Translation
|
Show/hide Download PDF (Livingston Manor, June 8, 1722; received by Robert in New York: June 11)
My Dear Husband,
I have received your letter of May 30 and understood from it that you are in great pain. And [I] hope you are better now. Please, do not take too much doctor’s stuff lest you convert your body into a pharmacy! Last winter you were a lot better and easier. I hope God will ease your pain and will not impose more upon us than we can bear regarding the patents, [viz.] that what the King’s Governor has once given away can be broken by an other Governor; then there would never be an end, and then one would never be safe in this world! I hope God will give the Assembly more willingness to listen to Colonel Moris1) for they serve their own pockets. I always thought you would have trouble with that commission and I am surprised the Governor is cheating you like that. Well, I’m used to it. I had written you that I was without money and that Sam van Veghten has dunned me now for 10 lb.; and I am ashamed that I cannot help him and [(probably:) he] was not well-satisfied that I could not help him. Do send me 12 lb. in money! Otherwise I’m at my wit’s end.

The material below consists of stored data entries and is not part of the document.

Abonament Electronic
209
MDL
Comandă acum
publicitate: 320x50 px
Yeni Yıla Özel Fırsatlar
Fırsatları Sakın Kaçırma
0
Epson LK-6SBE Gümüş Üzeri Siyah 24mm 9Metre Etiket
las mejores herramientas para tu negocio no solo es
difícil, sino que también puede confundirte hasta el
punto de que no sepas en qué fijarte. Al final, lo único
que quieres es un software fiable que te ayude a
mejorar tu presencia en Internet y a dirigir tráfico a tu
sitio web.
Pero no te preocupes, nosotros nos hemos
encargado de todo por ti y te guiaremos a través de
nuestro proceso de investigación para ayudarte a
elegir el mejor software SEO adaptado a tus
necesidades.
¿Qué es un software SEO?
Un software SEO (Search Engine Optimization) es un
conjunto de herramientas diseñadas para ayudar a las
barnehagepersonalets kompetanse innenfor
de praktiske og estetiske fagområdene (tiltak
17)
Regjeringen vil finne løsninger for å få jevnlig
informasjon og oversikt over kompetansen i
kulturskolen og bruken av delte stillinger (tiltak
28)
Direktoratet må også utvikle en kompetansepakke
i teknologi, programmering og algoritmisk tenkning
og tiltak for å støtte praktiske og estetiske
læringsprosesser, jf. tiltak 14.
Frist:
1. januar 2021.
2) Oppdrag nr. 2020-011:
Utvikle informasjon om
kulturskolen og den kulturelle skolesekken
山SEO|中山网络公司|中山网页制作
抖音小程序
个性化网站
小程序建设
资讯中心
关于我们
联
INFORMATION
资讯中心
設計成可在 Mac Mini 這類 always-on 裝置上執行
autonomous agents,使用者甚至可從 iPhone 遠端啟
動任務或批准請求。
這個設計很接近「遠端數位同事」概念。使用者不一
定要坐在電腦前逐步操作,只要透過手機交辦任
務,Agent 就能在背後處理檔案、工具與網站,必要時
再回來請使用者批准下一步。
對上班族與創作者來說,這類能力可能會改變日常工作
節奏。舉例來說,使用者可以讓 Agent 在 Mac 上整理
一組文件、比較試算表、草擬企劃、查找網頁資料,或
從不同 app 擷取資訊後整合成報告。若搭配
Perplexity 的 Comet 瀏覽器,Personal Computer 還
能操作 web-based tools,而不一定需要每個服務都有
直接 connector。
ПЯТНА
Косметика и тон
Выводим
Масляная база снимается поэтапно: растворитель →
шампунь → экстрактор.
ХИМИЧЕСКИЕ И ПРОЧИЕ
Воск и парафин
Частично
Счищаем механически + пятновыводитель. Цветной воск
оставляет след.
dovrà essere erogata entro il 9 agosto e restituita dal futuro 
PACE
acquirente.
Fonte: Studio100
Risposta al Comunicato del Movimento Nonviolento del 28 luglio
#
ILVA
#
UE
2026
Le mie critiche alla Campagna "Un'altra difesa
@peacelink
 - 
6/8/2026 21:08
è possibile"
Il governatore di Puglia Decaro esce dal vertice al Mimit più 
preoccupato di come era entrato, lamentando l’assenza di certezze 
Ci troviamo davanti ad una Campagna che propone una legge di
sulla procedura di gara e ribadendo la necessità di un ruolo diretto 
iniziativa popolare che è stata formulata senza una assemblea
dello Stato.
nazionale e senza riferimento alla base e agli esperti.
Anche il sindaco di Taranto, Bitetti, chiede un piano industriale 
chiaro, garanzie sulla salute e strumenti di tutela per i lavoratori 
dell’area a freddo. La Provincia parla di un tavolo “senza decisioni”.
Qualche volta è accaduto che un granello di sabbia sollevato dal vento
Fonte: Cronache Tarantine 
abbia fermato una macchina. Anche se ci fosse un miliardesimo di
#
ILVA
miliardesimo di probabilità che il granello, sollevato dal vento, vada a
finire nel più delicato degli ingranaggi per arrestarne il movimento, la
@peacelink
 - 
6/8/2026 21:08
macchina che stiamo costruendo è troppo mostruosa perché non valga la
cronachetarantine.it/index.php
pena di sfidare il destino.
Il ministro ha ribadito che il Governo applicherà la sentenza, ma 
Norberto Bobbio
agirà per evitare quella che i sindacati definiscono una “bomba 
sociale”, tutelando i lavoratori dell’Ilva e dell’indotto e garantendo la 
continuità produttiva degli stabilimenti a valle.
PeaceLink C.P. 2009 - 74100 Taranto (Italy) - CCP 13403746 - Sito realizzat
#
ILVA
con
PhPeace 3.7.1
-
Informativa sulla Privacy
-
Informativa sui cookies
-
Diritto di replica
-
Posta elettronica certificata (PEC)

Our grain is very bad and the summer-corn indifferent, and there’s so much to be stubbed at the river-lot that I wonder where all the brush-wood is coming from. Right now I get your letter from Den Eyk2). It would be a good thing if he could compound with his creditors. It would be good for us to be freed from what you are answering for. Then you can transfer it in such a way that first the bowery is paid off – viz. the debts – [and] then the other things. [I] got the mules in: [they’re] too short and too narrow and too low upon my feet. And my shoes have to be a lot longer than Naetye’s shoes and somewhat higher upon my feet. The shoemaker cannot make your boots of that leather he has. Send me 6 sides of sole-leather and 3 lb. of chocolate. I hope you will send
continued in the left margin: me 12 lb. in money, else you won’t get Sam’s wheat. Alyda’s box has not arrived yet. Maybe it is at our son Robbert’s; one has to inquire after that. The Albany skippers don’t have it. Her mother wrote that the commission would come from Rhode Island and New England – i.e. Connecticut – but did not want it to be talked about. I send you five kegs of butter: No. 1 weighs 48 ½ No. 2 weighs 48 No. 3 weighs 53 with the keg No. 4 weighs 48 No. 5 weighs 48 This includes the kegs. ____ 245 ½ __40_ 245 ½ lb. the weight comes out right3) You must tell Naetye to send a pattern for a case for the spectacles. I send you the sponge marked R Herewith, be commended to the Lord. Your Beloved Wife Alida Livinghston, in the Manor of Livinghston, 1722, June 8.
Notes: 1) = Morris. 2) In all other letters spelled “Ten Eyk”. 3) The last three lines in the lower left corner are in Robert’s handwriting.